Jako niepodległe państwo funkcjonuje od 3 marca 1992 r., co ostatecznie doprowadziło do rozpadu Jugosławii. Niepodległość Bośni i Hercegowiny była również przyczyną trwającej ponad trzy i pół roku wojny domowej.
"Zupełnie inny świat"
- M.in. dlatego pierwsze skojarzenia ludzi z tym krajem nie są optymistyczne. Wręcz przeciwnie, pełne są bólu i cierpienia. Bratobójcze walki, oblężenie Sarajewa, ludobójstwo, tabliczki z napisem "miny". Ludzie wyobrażają sobie, że jest to kraj usiany opustoszałymi wioskami, zgliszczami i ostrzelanymi domami. Często na hasło "Bośnia" myślą "wojna". Wielu ma wyobrażenie, że jest to zniszczone, niebezpieczne i mało atrakcyjne turystycznie państwo - rozpoczynają swoją opowieść Reporterzy 24.
W ocenie Ani i Mateusza, Bośnia i Hercegowina to jednak piękny kraj, pełen uroczych miejsc, cudownych krajobrazów i niesamowicie klimatycznych miasteczek.
Reporterzy 24 odwiedzili m.in. stolicę kraju, w której - jak mówią - można przenieść się w "zupełnie inny świat". - To tu możemy zobaczyć w niewielkiej odległości od siebie meczet, cerkiew, kościół katolicki i synagogę - przyznają.
"Miasto tonie w promieniach słońca"
W ich ocenie, jedna z najlepszych panoram miasta rozpościera się z Žuta tabija (Żółtego Bastionu). - Widok na Sarajewo jest stąd po prostu obłędny. Na pierwszym planie widać muzułmański cmentarz, gdzie pochowany jest Alija Izetbegović (prezydent Bośni i Hercegowiny w latach 1990-1996 - red.). Dalej, zabudowania miasta, minarety meczetów, wieże kościoła katolickiego, synagogi, nowoczesne budynki Parlamentu czy Wieżę Avaz i otaczające zewsząd miasto wzgórza - relacjonują podróżnicy.

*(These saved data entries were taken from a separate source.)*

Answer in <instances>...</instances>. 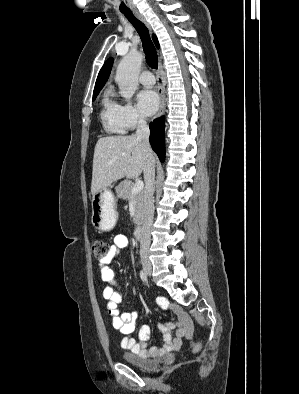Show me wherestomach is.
I'll list each match as a JSON object with an SVG mask.
<instances>
[{
    "label": "stomach",
    "mask_w": 299,
    "mask_h": 394,
    "mask_svg": "<svg viewBox=\"0 0 299 394\" xmlns=\"http://www.w3.org/2000/svg\"><path fill=\"white\" fill-rule=\"evenodd\" d=\"M115 209V197L111 190L104 189L92 196V218L93 226L101 231H109L117 222Z\"/></svg>",
    "instance_id": "obj_1"
}]
</instances>
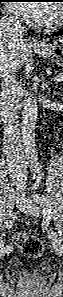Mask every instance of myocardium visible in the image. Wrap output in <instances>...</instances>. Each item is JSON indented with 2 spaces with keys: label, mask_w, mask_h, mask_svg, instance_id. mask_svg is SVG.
<instances>
[{
  "label": "myocardium",
  "mask_w": 63,
  "mask_h": 297,
  "mask_svg": "<svg viewBox=\"0 0 63 297\" xmlns=\"http://www.w3.org/2000/svg\"><path fill=\"white\" fill-rule=\"evenodd\" d=\"M57 10H58V15L56 20L52 21V22H47V23H43L40 24V26L44 29L47 30H54L56 28H58L61 23H62V18H63V11H62V6H56Z\"/></svg>",
  "instance_id": "myocardium-1"
}]
</instances>
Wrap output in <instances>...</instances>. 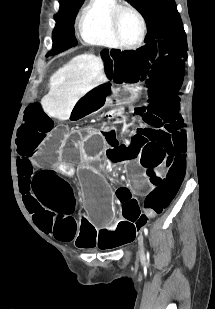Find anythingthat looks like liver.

I dodają: Podziwianie zachodu słońca z tego miejsca to niezapomniane chwile. Miasto najpierw tonie w promieniach zachodzącego słońca, a następnie rozbłyskuje tysiącem migocących światełek. Niezwykłości tym chwilom dodaje odgłos śpiewu muezinów z okolicznych meczetów.
Wspaniały widok na miasto rozciąga się również z wieży Avaz. Mająca 172 metry wysokości do 2010 roku była najwyższym budynkiem na Bałkanach.
Największa wartość kraju: mieszkańcy
Jednak - jak przyznają - największą wartością tego kraju są ludzie – życzliwi, sympatyczni, bezinteresowni, nie patrzący na turystę przez pryzmat pieniądza.
- To jest to, co najbardziej urzekło nas w tym kraju. Hasło reklamowe Bośni i Hercegowiny brzmi: The heart shaped land (kraj w kształcie serca - red.). Jeśli spojrzymy na mapę, faktycznie, kraj ten przypomina swoim kształtem serce. Hasło to ma również wymiar metaforyczny. Mieszkańcy Bośni rzeczywiście mają serce na dłoni. Warto się o tym przekonać osobiście - zachęcają podróżnicy.
Z niezwykłą sympatią wypowiadają się o gospodarzach, u których mieszkali. - Podczas pierwszego pobytu u nich na powitanie dostaliśmy pyszną bośniacką kawę oraz butelkę własnoręcznie robionego syropu z pokrzywy. Advija i Halid służyli radami i urzekli nas swoją dobrocią. W pełni zasłużyli na miano „Super hosta” - relacjonuje Ania i Mateusz.
- Po kilku przyjazdach staliśmy się przyjaciółmi. To dzięki uczynności ich syna i synowej zdobyliśmy wymarzone bilety na koncert bośniackiego piosenkarza Dino Merlina w Sarajewie w lipcu 2015 r. Oczywiście z całą rodziną wybraliśmy się na niego. To były niezapomniane chwile. Zatem jak najbardziej polecamy kontakty z mieszkańcami. To naprawdę fantastyczni ludzie, często porzucający swoje prace, by pomóc np. zbłąkanemu turyście - dodają.
Bośniacka kuchnia
Z czym Reporterom 24 kojarzy się jeszcze Bośnia i Hercegowina? - My, myśląc o niej, czujemy smak burka, ćevapčići, aromatyczną kawę zaparzoną w tradycyjnym mosiężnym tygielku i słodycz baklawy - mówią.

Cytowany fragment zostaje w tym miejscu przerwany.